Fed Focus on Stimulating Inflation — Eliminates 2% Inflation Target
The focus of the FOMC is on inflation and economic growth with the trade disputes clearly the issue with growth. Both remain key to what the FOMC will do. The FOMC reduced its forecast of the increase in personal consumption expenditure (PCE) prices from 1.8% at its March meeting to 1.5%. In this meeting, it importantly added the word “symmetric” to its 2% inflation goal. Very simply, 2% inflation no longer represents a target. Instead, that means 2% reflects an average. If PCE inflation remains below 2%, then the Fed will adopt policies in an attempt to push PCE inflation above 2%. On that basis, the Fed remains concerned that the inflation expectations among businesses and consumers remain below 2%.
Fed Throws the Trade Issue Back into the President’s Lap
On the issue of trade, the FOMC threw the problem back into the President’s lap by likely reducing the Fed Funds rate in July. Therefore, the upcoming G20 conference in Osaka will gain even a greater spotlight. Nonetheless, in our view, both trade and inflation remain key to Fed policy.
Surprisingly FOMC Projects Higher 2020 GDP Growth
When the Fed starts cutting rates, it tends to send warning signals to business and consumers of an economic slowdown and potential recession. Despite that, at this meeting, their Summary of Economic Projections for real gross domestic product (GDP) growth (4Q/4Q) did not change for 2019 (2.1%) and increased for 2020 from the 1.9% projection at the March meeting to 2.0%.
Recession—Watch the Unemployment Rate Not the Yield Curve
Over the last six months, investors have focused on the inverted yield curve as projecting a possible recession. This indicator does not always lead to such an eventual result. The steady increase in the unemployment rate from its low point may provide a better indicator (see Figure 1). At present, the unemployment rate remains near its low point.

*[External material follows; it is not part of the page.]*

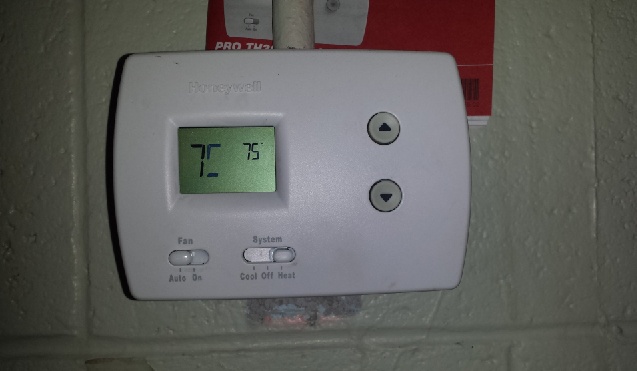 Identify the location of wall. (504, 147). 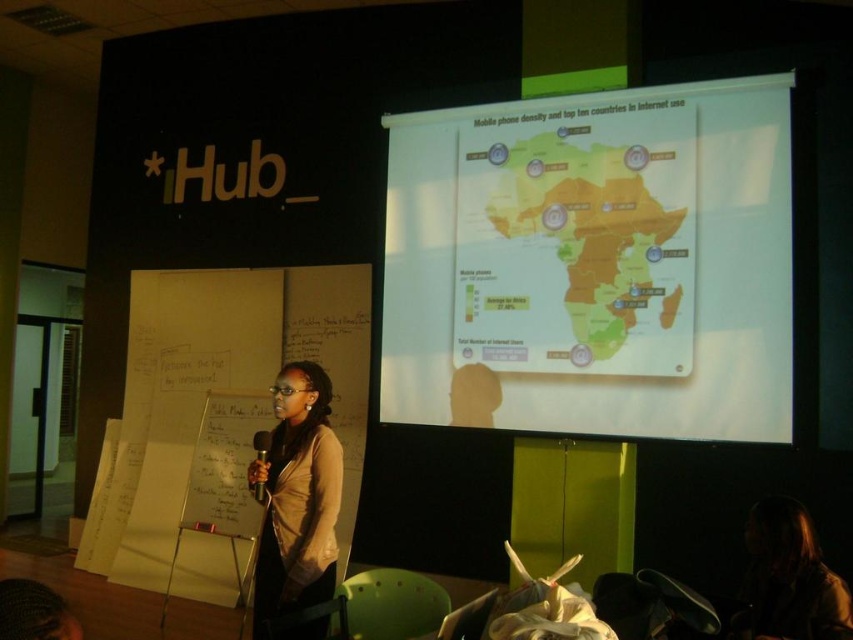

Civilian Unemployment Rate and Recessions
The financial markets bounced with the Fed’s shift. Interestingly, both the bond and equity markets seem to read the message of the Fed’s caution with bullishness. At some point, depending on the outcome of the trade war and the economic outlook, that may change. In the meantime, the Fed’s shift will likely lead to a weaker dollar. If that proves true, the earnings of U.S. global companies and U.S exporters will benefit. In addition, a weaker dollar would benefit non-U.S. and emerging markets. At the same time, the effort to stimulate inflation, if successful, may not work to the benefit of long-duration fixed income securities.